━━━━━ Material for this task ━━━━━

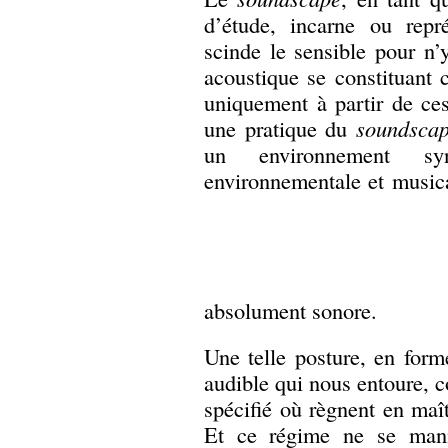
d’étude, incarne ou repr
scinde le sensible pour n’y
acoustique se constituant 
uniquement à partir de ces
une pratique du
soundsca
un environnement synt
environnementale et music
absolument
sonore.
Une telle posture, en for
audible qui nous entoure, c
spécifié où règnent en maît
Et ce régime ne se manif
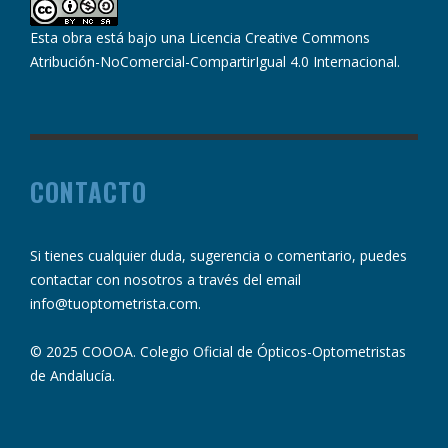
Esta obra está bajo una
Licencia Creative Commons
Atribución-NoComercial-CompartirIgual 4.0 Internacional
.
CONTACTO
Si tienes cualquier duda, sugerencia o comentario, puedes
contactar con nosotros a través del email
info@tuoptometrista.com
.
© 2025 COOOA. Colegio Oficial de Ópticos-Optometristas
de Andalucía.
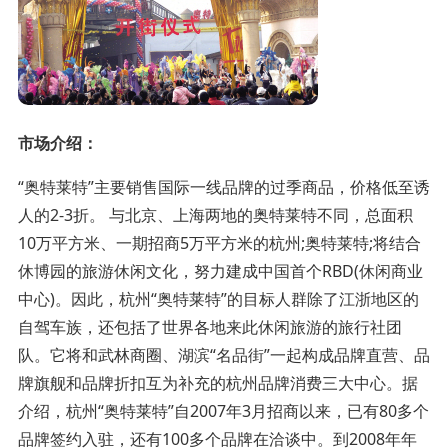
市场介绍：
“奥特莱特”主要销售国际一线品牌的过季商品，价格低至诱
人的2-3折。 与北京、上海两地的奥特莱特不同，总面积
10万平方米、一期招商5万平方米的杭州;奥特莱特;将结合
休博园的旅游休闲文化，努力建成中国首个RBD(休闲商业
中心)。因此，杭州“奥特莱特”的目标人群除了江浙地区的
自驾车族，还包括了世界各地来此休闲旅游的旅行社团
队。它将和武林商圈、湖滨“名品街”一起构成品牌直营、品
牌旗舰和品牌折扣互为补充的杭州品牌消费三大中心。据
介绍，杭州“奥特莱特”自2007年3月招商以来，已有80多个
品牌签约入驻，还有100多个品牌在洽谈中。到2008年年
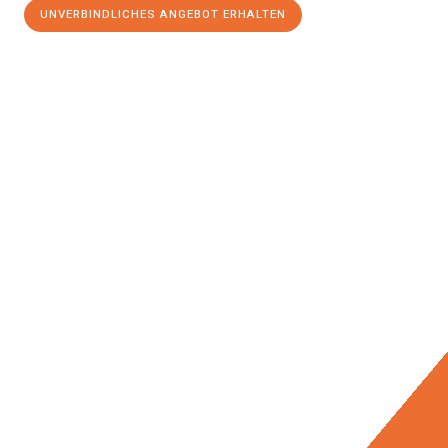
UNVERBINDLICHES ANGEBOT ERHALTEN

━━━━━

* Action item
Output a precise copy of the entries, leaving the images out.

* Response to the task
d’étude, incarne ou repr
scinde le sensible pour n’y
acoustique se constituant 
uniquement à partir de ces
une pratique du
soundsca
un environnement synt
environnementale et music
absolument
sonore.
Une telle posture, en for
audible qui nous entoure, c
spécifié où règnent en maît
Et ce régime ne se manif
Esta obra está bajo una
Licencia Creative Commons
Atribución-NoComercial-CompartirIgual 4.0 Internacional
.
CONTACTO
Si tienes cualquier duda, sugerencia o comentario, puedes
contactar con nosotros a través del email
info@tuoptometrista.com
.
© 2025 COOOA. Colegio Oficial de Ópticos-Optometristas
de Andalucía.
市场介绍：
“奥特莱特”主要销售国际一线品牌的过季商品，价格低至诱
人的2-3折。 与北京、上海两地的奥特莱特不同，总面积
10万平方米、一期招商5万平方米的杭州;奥特莱特;将结合
休博园的旅游休闲文化，努力建成中国首个RBD(休闲商业
中心)。因此，杭州“奥特莱特”的目标人群除了江浙地区的
自驾车族，还包括了世界各地来此休闲旅游的旅行社团
队。它将和武林商圈、湖滨“名品街”一起构成品牌直营、品
牌旗舰和品牌折扣互为补充的杭州品牌消费三大中心。据
介绍，杭州“奥特莱特”自2007年3月招商以来，已有80多个
品牌签约入驻，还有100多个品牌在洽谈中。到2008年年
UNVERBINDLICHES ANGEBOT ERHALTEN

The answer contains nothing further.